IGF1R-directed targeted therapy enhances the cytotoxic effect of chemotherapy in endometrial cancer

This study evaluated the potential ability of MK-0646 to inhibit IGF1-mediated biological actions and cell signaling events in Type 1 and Type 2 endometrial cancer. We found that MK-0646 treatment significantly decreased IGF1R expression. In addition, pretreatment with MK-0646 decreased the IGF1-induced phosphorylation of IGF1R, AKT and ERK. Apoptosis analyses showed that MK-0646 abolished the anti-apoptotic effect of IGF1. Furthermore, MK-0646 treatment abolished the IGF1-stimulatory effect on proliferation and enhanced the cytotoxic effect of cisplatin. These findings indicate that specific inhibition of IGF1R could be a useful therapeutic approach for Type 1 and Type 2 endometrial cancer.
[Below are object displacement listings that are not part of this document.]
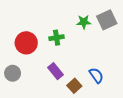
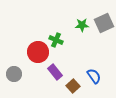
green cross: (57, 38) -> (56, 40), turned 32
red circle: (26, 43) -> (38, 52), moved

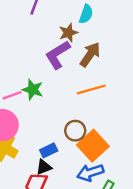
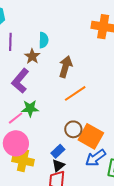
cyan semicircle: (86, 14) -> (44, 40), moved
brown star: (68, 33) -> (32, 56), moved
purple L-shape: (58, 55) -> (20, 81), moved

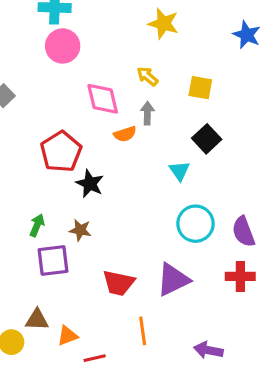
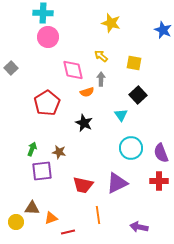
black star: (90, 184) -> (84, 123), moved

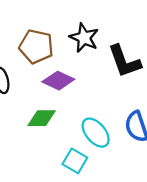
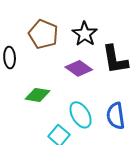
purple diamond: (58, 81) -> (79, 68), moved

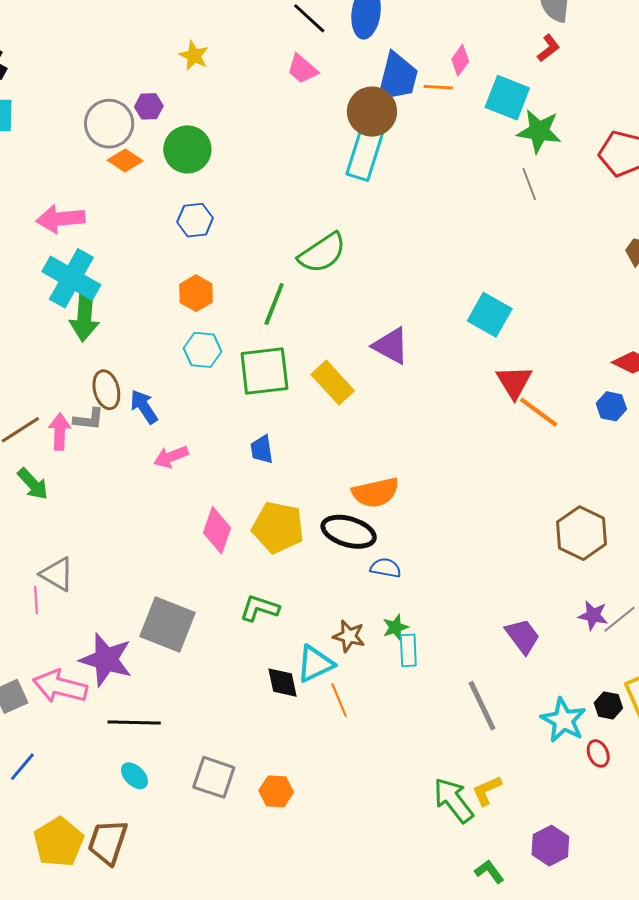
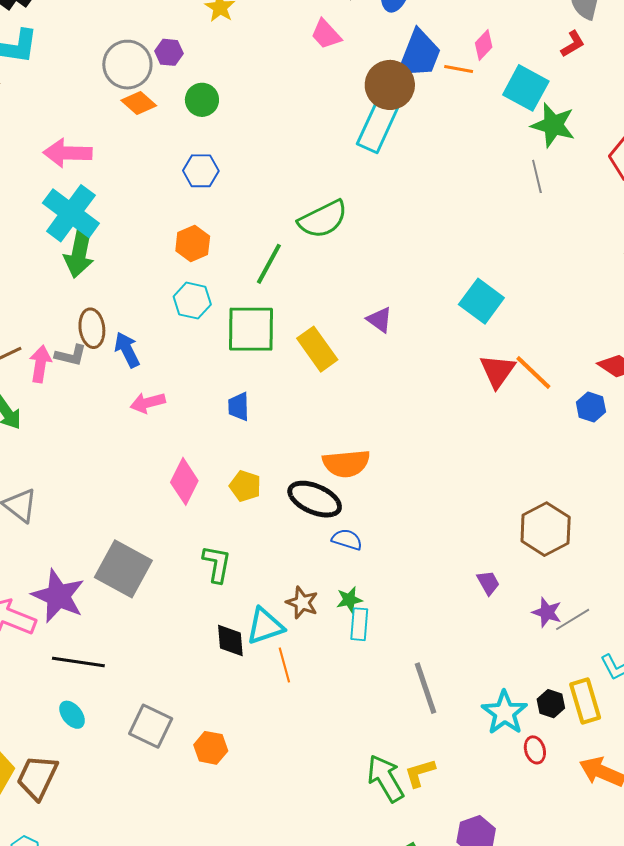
green circle: (187, 149) -> (202, 100), size x0.7
purple triangle: (391, 346) -> (380, 320), size x0.7
orange line: (539, 412) -> (533, 373), moved
yellow pentagon: (278, 527) -> (245, 486), size x0.6
green L-shape: (259, 608) -> (217, 564), turned 75
purple trapezoid: (523, 636) -> (488, 583), moved, size x0.7

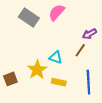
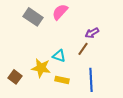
yellow star: (37, 70) -> (41, 68), turned -30
brown square: (10, 79) -> (15, 77), turned -32

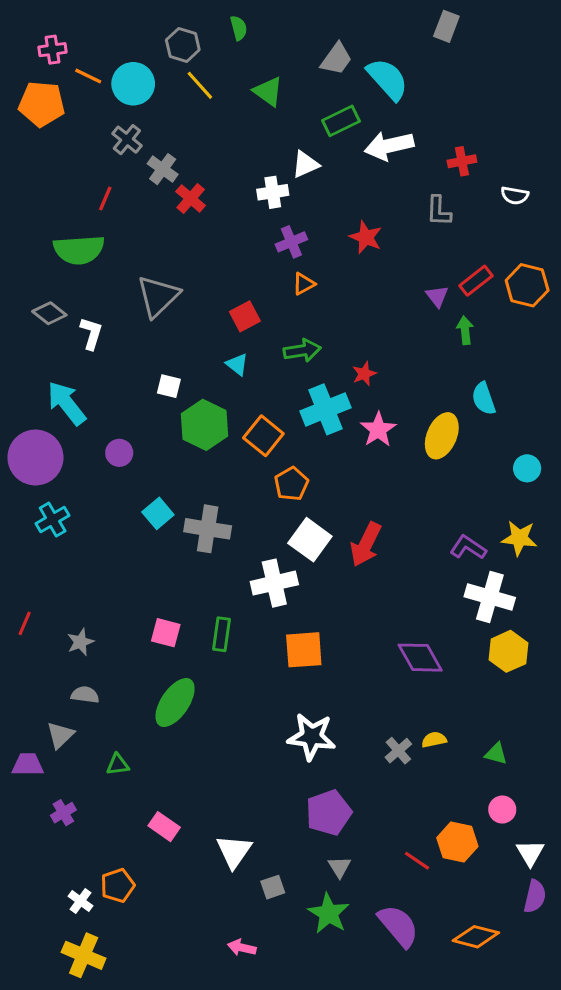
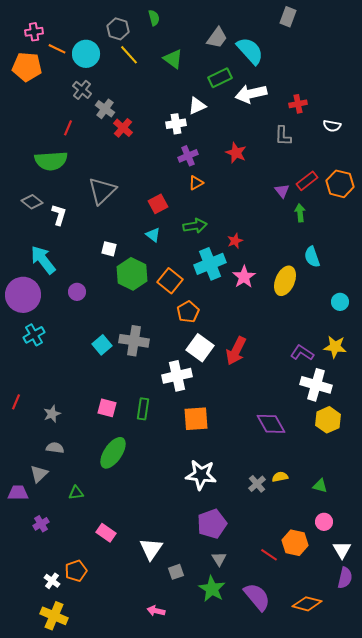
cyan square: (158, 513) -> (102, 345), moved

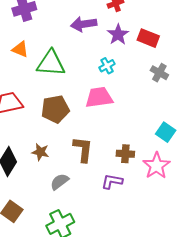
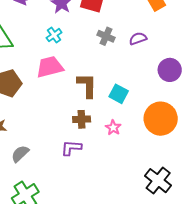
brown L-shape: (83, 149) -> (87, 85), moved
pink star: (156, 166) -> (113, 128), size x0.6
► MK-0646 treatment significantly decreased IGF1R expression in Type 1 and Type 2 endometrial cancer.
► MK-0646 abolished the anti-apoptotic effect of IGF1 and its stimulatory effect on proliferation.
► MK-0646 enhanced the cytotoxic effect of cisplatin.
► IGF1R targeting could be a useful therapeutic approach for endometrial cancer.